Target 4.C, the SDG’s only target that supports teacher training, presents an opportunity to tie basic and higher ed development together by promoting quality teachers’ colleges. Target 4.C is indicated by the share of active teachers trained in teaching pedagogy. To achieve target 4.C, existing teachers’ colleges could petition for funds to modernize their governance, facilities, and curricula.
Investment in faculty, facilities, and curriculum will improve quality outcomes. Teachers’ colleges could use these funds to reach into rural areas and offer industry-relevant skills. I advise aid agencies not to supplant the continent’s existing teachers’ colleges, but instead to focus on developing their capacity. The teachers’ college could be leveraged as a primary tool for educational development for Africa’s least developed regions.

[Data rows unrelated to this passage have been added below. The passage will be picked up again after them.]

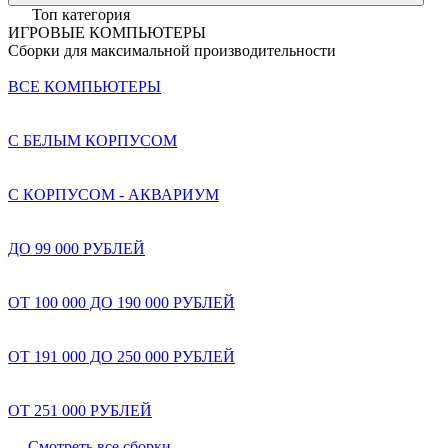
Топ категория
ИГРОВЫЕ КОМПЬЮТЕРЫ
Сборки для максимальной производительности
ВСЕ КОМПЬЮТЕРЫ
С БЕЛЫМ КОРПУСОМ
С КОРПУСОМ - АКВАРИУМ
ДО 99 000 РУБЛЕЙ
ОТ 100 000 ДО 190 000 РУБЛЕЙ
ОТ 191 000 ДО 250 000 РУБЛЕЙ
ОТ 251 000 РУБЛЕЙ
Смотреть все сборки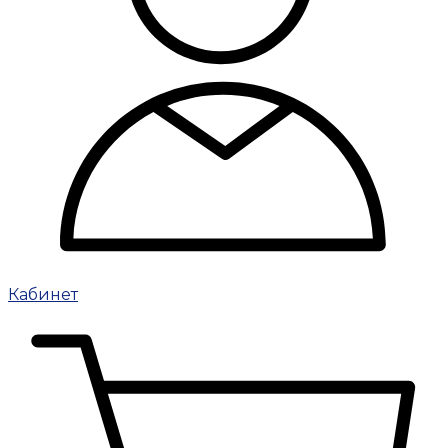
Кабинет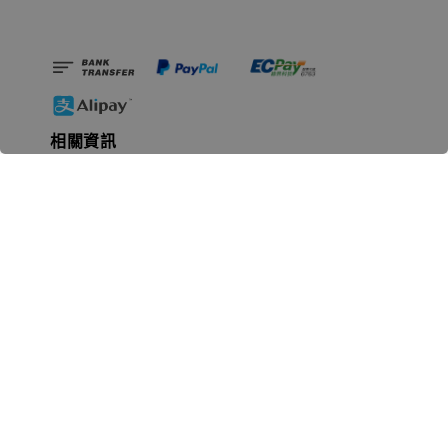
相關資訊
無人島玩具公司資訊
里程碑
聯絡我們
認識GK
GK 預購流程說明
常見問題Q&A
EZWay易利委APP教學
For overseas clients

Bokova sympathized that, “for too long we have ignored higher education.” Despite the good intentions of the SDGs, which she inaugurated, global aid funding remains zero-sum and basic education has the priority. Higher education must navigate the SDG’s limitations and partner with basic education goals to be supported. Despite these challenges, African higher education development has no choice but to push forward — time is of the essence.
Deren Temel is a master’s candidate at the University of Pennsylvania’s International Education Development Program. He focuses on higher educational development within developing regions.